## Task material
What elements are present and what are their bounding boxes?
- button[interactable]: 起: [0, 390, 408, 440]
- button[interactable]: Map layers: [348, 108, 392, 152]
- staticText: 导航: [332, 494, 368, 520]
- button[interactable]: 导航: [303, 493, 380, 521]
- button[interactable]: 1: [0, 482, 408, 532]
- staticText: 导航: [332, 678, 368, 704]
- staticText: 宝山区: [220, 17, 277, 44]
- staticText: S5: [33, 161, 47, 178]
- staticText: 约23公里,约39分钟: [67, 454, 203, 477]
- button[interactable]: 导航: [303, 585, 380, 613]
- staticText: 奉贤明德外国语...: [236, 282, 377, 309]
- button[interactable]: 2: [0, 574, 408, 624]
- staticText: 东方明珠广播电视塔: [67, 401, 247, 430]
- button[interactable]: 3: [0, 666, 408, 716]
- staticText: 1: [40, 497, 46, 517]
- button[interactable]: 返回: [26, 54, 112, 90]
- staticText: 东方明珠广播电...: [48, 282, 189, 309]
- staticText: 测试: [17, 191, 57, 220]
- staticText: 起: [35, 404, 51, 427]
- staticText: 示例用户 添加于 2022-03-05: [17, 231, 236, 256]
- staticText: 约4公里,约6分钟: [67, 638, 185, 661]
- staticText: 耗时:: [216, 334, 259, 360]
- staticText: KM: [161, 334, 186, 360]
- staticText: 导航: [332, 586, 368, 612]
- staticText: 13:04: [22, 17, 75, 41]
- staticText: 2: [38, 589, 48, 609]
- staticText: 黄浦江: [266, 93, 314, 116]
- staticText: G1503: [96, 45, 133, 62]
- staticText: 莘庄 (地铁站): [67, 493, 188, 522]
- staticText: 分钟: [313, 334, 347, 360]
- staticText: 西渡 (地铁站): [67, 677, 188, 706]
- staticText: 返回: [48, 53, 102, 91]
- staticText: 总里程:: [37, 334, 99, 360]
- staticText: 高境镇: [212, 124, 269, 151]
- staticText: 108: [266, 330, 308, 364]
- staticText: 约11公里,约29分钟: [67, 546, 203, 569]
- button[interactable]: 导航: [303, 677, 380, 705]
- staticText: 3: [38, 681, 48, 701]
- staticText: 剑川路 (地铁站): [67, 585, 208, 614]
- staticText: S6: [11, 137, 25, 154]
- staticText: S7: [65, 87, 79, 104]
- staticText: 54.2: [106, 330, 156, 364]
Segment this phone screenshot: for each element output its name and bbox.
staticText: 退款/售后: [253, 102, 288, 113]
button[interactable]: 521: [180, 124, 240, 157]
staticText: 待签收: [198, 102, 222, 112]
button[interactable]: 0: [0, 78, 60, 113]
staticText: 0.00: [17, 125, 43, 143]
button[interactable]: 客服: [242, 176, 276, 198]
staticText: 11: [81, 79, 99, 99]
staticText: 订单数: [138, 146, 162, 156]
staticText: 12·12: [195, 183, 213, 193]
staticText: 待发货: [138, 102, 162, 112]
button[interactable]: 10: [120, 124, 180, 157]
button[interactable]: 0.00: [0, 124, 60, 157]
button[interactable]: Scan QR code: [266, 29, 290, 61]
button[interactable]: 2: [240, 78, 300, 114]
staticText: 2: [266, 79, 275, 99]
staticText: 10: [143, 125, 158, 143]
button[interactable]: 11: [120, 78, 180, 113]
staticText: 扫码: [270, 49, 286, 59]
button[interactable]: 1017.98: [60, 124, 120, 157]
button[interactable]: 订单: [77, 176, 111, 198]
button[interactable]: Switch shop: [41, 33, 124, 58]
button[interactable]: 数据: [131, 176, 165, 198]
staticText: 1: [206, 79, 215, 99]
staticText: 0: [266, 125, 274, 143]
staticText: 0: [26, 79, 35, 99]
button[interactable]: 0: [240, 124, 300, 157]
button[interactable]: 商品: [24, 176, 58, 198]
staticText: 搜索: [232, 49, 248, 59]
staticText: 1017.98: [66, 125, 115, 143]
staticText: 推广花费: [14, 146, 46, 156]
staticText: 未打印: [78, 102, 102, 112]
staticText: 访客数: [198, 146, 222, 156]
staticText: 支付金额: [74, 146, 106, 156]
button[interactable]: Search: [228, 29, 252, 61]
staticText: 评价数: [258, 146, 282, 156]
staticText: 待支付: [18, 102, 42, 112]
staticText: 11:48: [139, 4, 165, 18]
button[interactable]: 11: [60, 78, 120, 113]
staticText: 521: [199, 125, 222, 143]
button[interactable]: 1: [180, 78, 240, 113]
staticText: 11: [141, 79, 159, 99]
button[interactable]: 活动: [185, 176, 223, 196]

## Problem
Give back the data exactly, with no line dropped.

## Written response
What elements are present and what are their bounding boxes?
- button[interactable]: 起: [0, 390, 408, 440]
- button[interactable]: Map layers: [348, 108, 392, 152]
- staticText: 导航: [332, 494, 368, 520]
- button[interactable]: 导航: [303, 493, 380, 521]
- button[interactable]: 1: [0, 482, 408, 532]
- staticText: 导航: [332, 678, 368, 704]
- staticText: 宝山区: [220, 17, 277, 44]
- staticText: S5: [33, 161, 47, 178]
- staticText: 约23公里,约39分钟: [67, 454, 203, 477]
- button[interactable]: 导航: [303, 585, 380, 613]
- staticText: 奉贤明德外国语...: [236, 282, 377, 309]
- button[interactable]: 2: [0, 574, 408, 624]
- staticText: 东方明珠广播电视塔: [67, 401, 247, 430]
- button[interactable]: 3: [0, 666, 408, 716]
- staticText: 1: [40, 497, 46, 517]
- button[interactable]: 返回: [26, 54, 112, 90]
- staticText: 东方明珠广播电...: [48, 282, 189, 309]
- staticText: 测试: [17, 191, 57, 220]
- staticText: 起: [35, 404, 51, 427]
- staticText: 示例用户 添加于 2022-03-05: [17, 231, 236, 256]
- staticText: 约4公里,约6分钟: [67, 638, 185, 661]
- staticText: 耗时:: [216, 334, 259, 360]
- staticText: KM: [161, 334, 186, 360]
- staticText: 导航: [332, 586, 368, 612]
- staticText: 13:04: [22, 17, 75, 41]
- staticText: 2: [38, 589, 48, 609]
- staticText: 黄浦江: [266, 93, 314, 116]
- staticText: G1503: [96, 45, 133, 62]
- staticText: 莘庄 (地铁站): [67, 493, 188, 522]
- staticText: 分钟: [313, 334, 347, 360]
- staticText: 西渡 (地铁站): [67, 677, 188, 706]
- staticText: 返回: [48, 53, 102, 91]
- staticText: 总里程:: [37, 334, 99, 360]
- staticText: 高境镇: [212, 124, 269, 151]
- staticText: 108: [266, 330, 308, 364]
- staticText: 约11公里,约29分钟: [67, 546, 203, 569]
- button[interactable]: 导航: [303, 677, 380, 705]
- staticText: 3: [38, 681, 48, 701]
- staticText: 剑川路 (地铁站): [67, 585, 208, 614]
- staticText: S6: [11, 137, 25, 154]
- staticText: S7: [65, 87, 79, 104]
- staticText: 54.2: [106, 330, 156, 364]
Segment this phone screenshot: for each element output its name and bbox.
staticText: 退款/售后: [253, 102, 288, 113]
button[interactable]: 521: [180, 124, 240, 157]
staticText: 待签收: [198, 102, 222, 112]
button[interactable]: 0: [0, 78, 60, 113]
staticText: 0.00: [17, 125, 43, 143]
button[interactable]: 客服: [242, 176, 276, 198]
staticText: 11: [81, 79, 99, 99]
staticText: 订单数: [138, 146, 162, 156]
staticText: 12·12: [195, 183, 213, 193]
staticText: 待发货: [138, 102, 162, 112]
button[interactable]: 10: [120, 124, 180, 157]
button[interactable]: 0.00: [0, 124, 60, 157]
button[interactable]: Scan QR code: [266, 29, 290, 61]
button[interactable]: 2: [240, 78, 300, 114]
staticText: 2: [266, 79, 275, 99]
staticText: 10: [143, 125, 158, 143]
button[interactable]: 11: [120, 78, 180, 113]
staticText: 扫码: [270, 49, 286, 59]
button[interactable]: 1017.98: [60, 124, 120, 157]
button[interactable]: 订单: [77, 176, 111, 198]
button[interactable]: Switch shop: [41, 33, 124, 58]
button[interactable]: 数据: [131, 176, 165, 198]
staticText: 1: [206, 79, 215, 99]
staticText: 0: [266, 125, 274, 143]
staticText: 0: [26, 79, 35, 99]
button[interactable]: 0: [240, 124, 300, 157]
button[interactable]: 商品: [24, 176, 58, 198]
staticText: 搜索: [232, 49, 248, 59]
staticText: 1017.98: [66, 125, 115, 143]
staticText: 推广花费: [14, 146, 46, 156]
staticText: 未打印: [78, 102, 102, 112]
staticText: 访客数: [198, 146, 222, 156]
staticText: 支付金额: [74, 146, 106, 156]
button[interactable]: Search: [228, 29, 252, 61]
staticText: 评价数: [258, 146, 282, 156]
staticText: 待支付: [18, 102, 42, 112]
staticText: 11:48: [139, 4, 165, 18]
button[interactable]: 11: [60, 78, 120, 113]
staticText: 521: [199, 125, 222, 143]
button[interactable]: 1: [180, 78, 240, 113]
staticText: 11: [141, 79, 159, 99]
button[interactable]: 活动: [185, 176, 223, 196]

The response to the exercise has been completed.